Connecticut’s new law provides a wider platform of responsibility to cover the real world of business where there are overlapping and sometimes switching roles among global retailers and manufacturers. Yet while Connecticut’s definitions and phrasing are well regarded as “seeing all of the players” on the field, the present California law remains the golden one that is both best implemented and most utilized by consumers.

Using the registered and defined manufacturers as listed on a product data plate can further help define responsible parties.

But meanwhile the language and scope of 583 requires massive re-thinking.

We encourage those truly interested in the environment to scrap these lobbying scopes being replicated. We cannot help but wonder if the reverse were true how Nebraska legislators would feel about laws created in Beijing China and covering Cherry or Gage county imports.

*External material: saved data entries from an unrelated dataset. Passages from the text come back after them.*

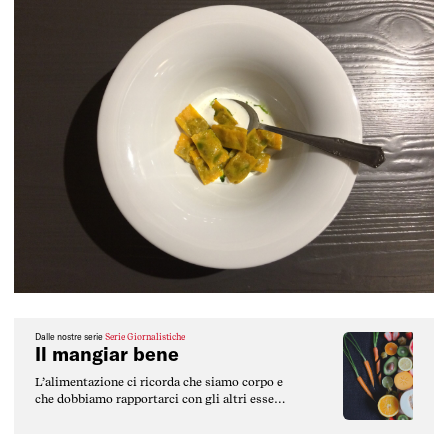
Dalle nostre serie
Serie Giornalistiche
Il mangiar bene
L’alimentazione ci ricorda che siamo corpo e
che dobbiamo rapportarci con gli altri esseri
viventi, con i territori, con le risorse
naturali.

What would be the reaction if such overseas laws were never announced to those who would fund the programs in Nebraska, and if they were only announced in a foreign language and on a foreign web site?

In replicating a bill designed by ‘Super Retailers’ Nebraska didn’t even bother to protect its own communities from massive e-waste exemptions and excessive future costs.

Today 583 masquerades as an “environmental bill” but it is a protectionist charade.

Thank you,

John Merrell
VP of Marketing & Government Affairs
Prima Technology, Inc.
22122 20th Ave SE
Suite H-158
Bothell, WA. 98021
Phone: 425-398-1678 x105
Fax: 425-398-1679
John.Merrell@PrimaAmerica.com

  1. browie said on September 16th, 2007 at 12:21 pm

    As long as you know what was said in that letter, I’m good. WoW that’s long.

  2. John Merrell said on August 26th, 2008 at 7:31 pm

    Thanks for posting our long letter. Just an update. Our new site and Corporate name is XOCECO USA, as our parent is XOCECO. Our web site also outlines the new e-waste programs we offer and also provides links to many state recycling programs. Thanks again!